__Task statement__.
Go through the data and count each line that has the string "Core". Give that count alone.

[Stored dataset items]
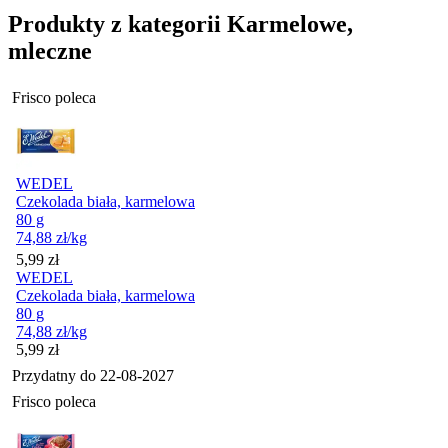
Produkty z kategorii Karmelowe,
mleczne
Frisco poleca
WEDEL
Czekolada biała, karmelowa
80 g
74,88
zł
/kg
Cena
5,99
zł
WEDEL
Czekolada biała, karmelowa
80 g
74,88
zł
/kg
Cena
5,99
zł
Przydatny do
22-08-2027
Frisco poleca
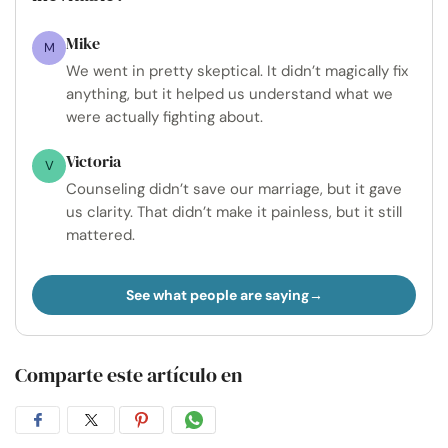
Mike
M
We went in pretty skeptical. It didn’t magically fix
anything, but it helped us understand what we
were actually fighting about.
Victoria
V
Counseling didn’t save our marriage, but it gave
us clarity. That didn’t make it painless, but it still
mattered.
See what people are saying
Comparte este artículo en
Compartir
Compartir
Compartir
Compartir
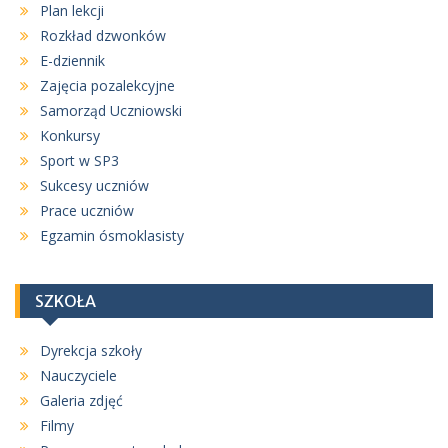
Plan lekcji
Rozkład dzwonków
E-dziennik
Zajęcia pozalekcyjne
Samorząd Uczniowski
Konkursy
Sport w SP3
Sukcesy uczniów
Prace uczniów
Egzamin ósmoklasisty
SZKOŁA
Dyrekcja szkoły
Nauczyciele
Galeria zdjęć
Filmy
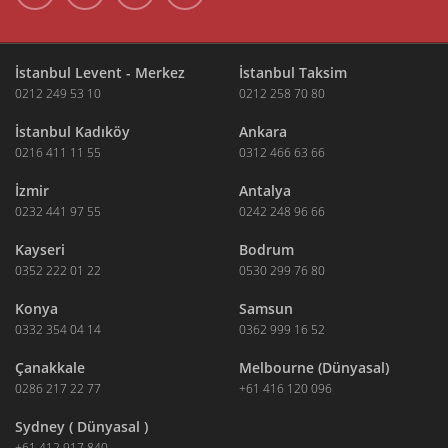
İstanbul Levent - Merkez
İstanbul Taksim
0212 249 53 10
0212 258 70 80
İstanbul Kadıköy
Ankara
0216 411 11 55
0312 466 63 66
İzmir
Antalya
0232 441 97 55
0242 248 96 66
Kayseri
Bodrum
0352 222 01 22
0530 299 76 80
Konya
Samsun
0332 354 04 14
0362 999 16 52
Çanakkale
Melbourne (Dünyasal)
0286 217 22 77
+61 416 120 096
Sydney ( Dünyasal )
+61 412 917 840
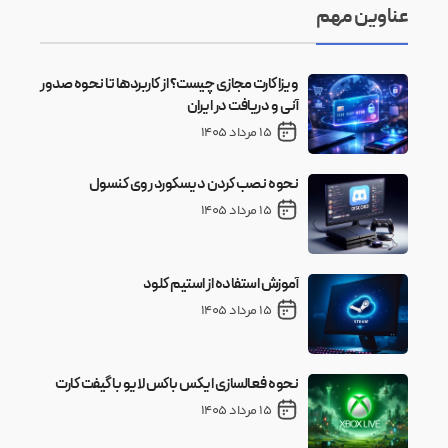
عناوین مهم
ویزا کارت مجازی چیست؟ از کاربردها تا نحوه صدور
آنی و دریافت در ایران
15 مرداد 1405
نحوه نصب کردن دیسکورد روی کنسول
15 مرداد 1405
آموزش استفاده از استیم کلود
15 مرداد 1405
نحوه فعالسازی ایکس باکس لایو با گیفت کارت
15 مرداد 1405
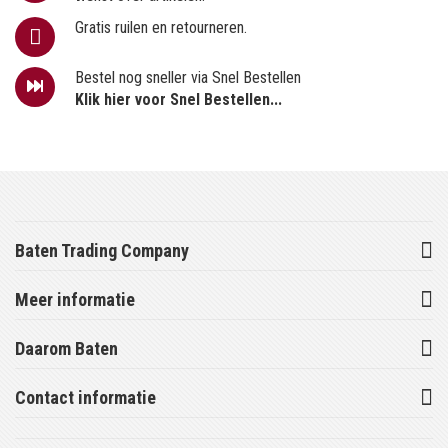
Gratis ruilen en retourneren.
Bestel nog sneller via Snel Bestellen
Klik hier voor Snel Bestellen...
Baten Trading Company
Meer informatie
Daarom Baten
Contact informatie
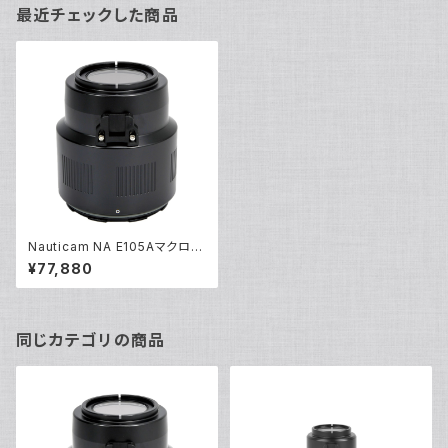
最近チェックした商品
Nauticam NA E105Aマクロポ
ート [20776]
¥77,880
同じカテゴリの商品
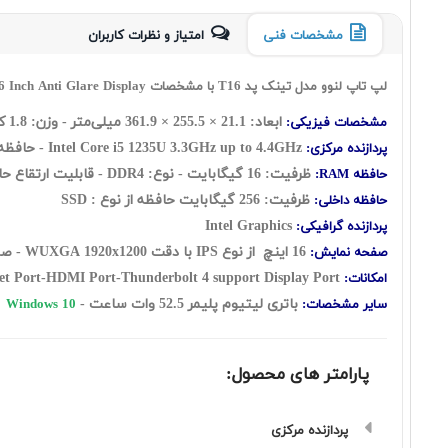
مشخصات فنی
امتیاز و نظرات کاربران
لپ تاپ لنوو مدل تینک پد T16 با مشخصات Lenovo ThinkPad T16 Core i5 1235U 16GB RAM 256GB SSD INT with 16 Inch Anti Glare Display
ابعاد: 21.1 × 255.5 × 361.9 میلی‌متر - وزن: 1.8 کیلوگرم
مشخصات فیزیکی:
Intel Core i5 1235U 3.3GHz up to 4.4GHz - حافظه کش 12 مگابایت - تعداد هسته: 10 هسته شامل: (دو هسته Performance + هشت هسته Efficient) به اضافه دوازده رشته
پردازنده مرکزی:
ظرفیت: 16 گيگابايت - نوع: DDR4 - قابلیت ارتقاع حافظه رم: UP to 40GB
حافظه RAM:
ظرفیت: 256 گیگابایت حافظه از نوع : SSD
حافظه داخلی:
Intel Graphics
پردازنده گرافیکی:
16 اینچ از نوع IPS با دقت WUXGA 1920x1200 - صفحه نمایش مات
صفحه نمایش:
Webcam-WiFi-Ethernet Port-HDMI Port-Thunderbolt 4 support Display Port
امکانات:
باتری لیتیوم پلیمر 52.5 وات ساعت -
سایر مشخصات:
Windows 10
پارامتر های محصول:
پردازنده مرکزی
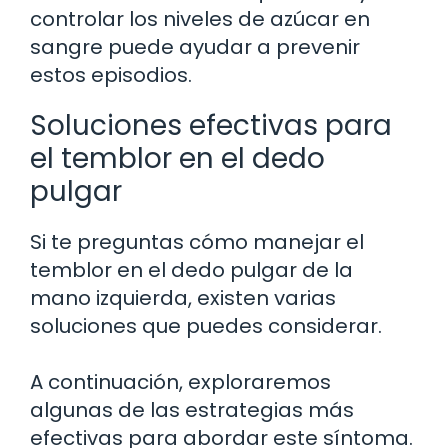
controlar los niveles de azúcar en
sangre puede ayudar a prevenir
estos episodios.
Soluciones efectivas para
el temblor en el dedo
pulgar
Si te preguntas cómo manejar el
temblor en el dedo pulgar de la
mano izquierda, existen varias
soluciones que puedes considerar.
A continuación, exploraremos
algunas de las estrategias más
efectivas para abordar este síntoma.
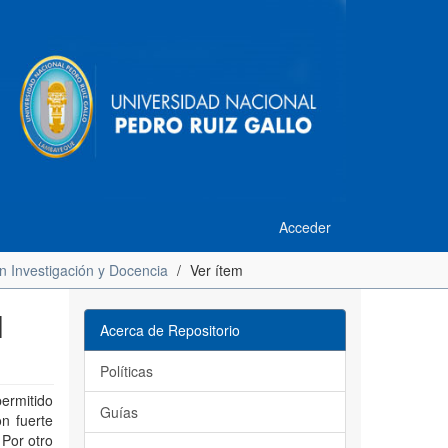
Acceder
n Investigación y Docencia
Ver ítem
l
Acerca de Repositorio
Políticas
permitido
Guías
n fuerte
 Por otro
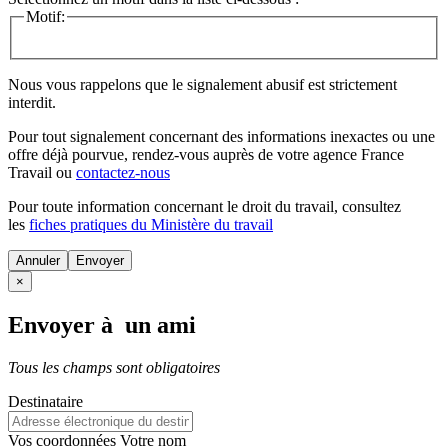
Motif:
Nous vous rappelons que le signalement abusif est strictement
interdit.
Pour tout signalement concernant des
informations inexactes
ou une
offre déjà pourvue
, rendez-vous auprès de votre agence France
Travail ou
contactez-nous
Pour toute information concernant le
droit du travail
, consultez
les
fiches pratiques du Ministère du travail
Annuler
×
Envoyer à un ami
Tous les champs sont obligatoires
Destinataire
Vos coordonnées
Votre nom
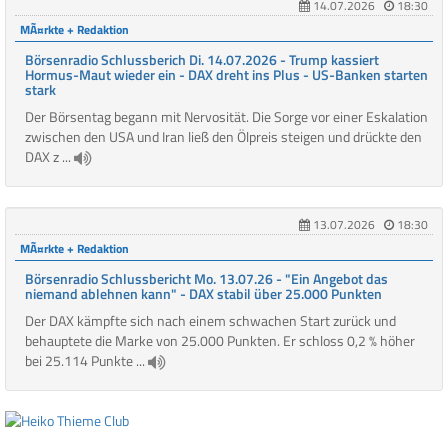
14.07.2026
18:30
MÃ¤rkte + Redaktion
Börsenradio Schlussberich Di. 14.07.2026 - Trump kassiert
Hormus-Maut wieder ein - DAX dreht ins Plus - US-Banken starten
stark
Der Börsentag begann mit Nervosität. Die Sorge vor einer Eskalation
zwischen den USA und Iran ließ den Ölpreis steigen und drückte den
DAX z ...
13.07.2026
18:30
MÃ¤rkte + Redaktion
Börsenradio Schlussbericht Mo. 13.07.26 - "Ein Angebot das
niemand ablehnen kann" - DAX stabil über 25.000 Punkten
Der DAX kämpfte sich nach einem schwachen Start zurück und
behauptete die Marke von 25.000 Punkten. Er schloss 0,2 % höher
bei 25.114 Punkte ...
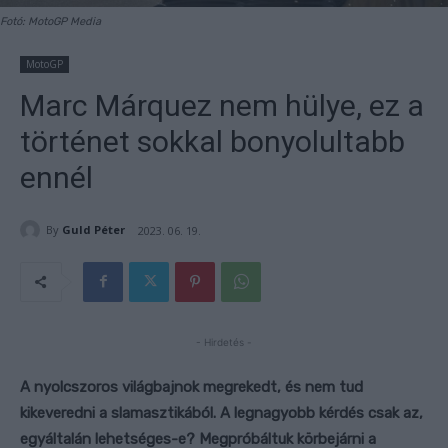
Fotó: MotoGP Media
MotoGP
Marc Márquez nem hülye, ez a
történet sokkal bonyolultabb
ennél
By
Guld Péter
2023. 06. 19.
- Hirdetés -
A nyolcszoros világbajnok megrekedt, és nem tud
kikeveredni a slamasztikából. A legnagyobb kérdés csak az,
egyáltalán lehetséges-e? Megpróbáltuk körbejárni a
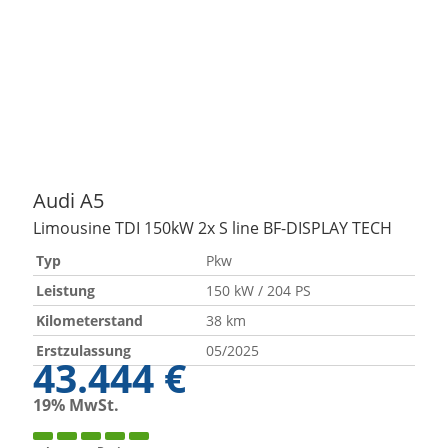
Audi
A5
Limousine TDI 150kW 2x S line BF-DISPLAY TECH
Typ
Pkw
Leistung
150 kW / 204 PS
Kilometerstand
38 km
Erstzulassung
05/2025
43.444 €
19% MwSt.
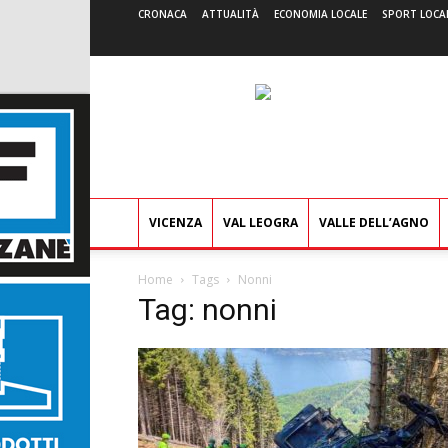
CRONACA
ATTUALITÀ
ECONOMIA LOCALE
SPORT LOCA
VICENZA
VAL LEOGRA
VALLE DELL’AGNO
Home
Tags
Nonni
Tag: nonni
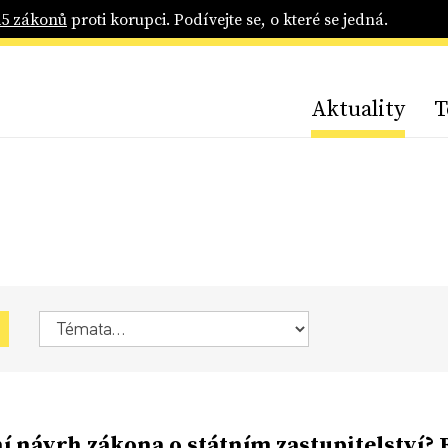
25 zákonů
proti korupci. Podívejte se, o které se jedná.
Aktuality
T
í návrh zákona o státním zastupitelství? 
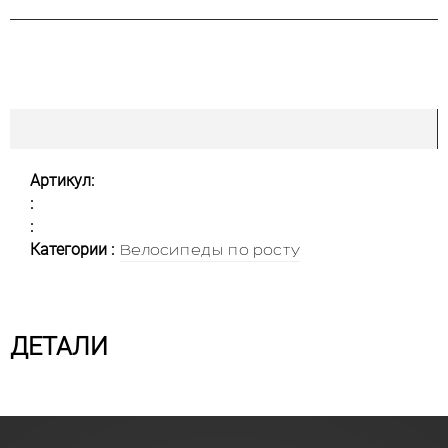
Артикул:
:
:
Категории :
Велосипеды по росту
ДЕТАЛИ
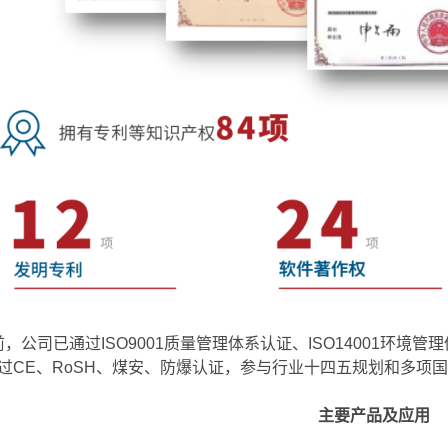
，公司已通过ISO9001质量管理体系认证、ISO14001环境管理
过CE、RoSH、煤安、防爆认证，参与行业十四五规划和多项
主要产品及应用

__Exercise answer__.
2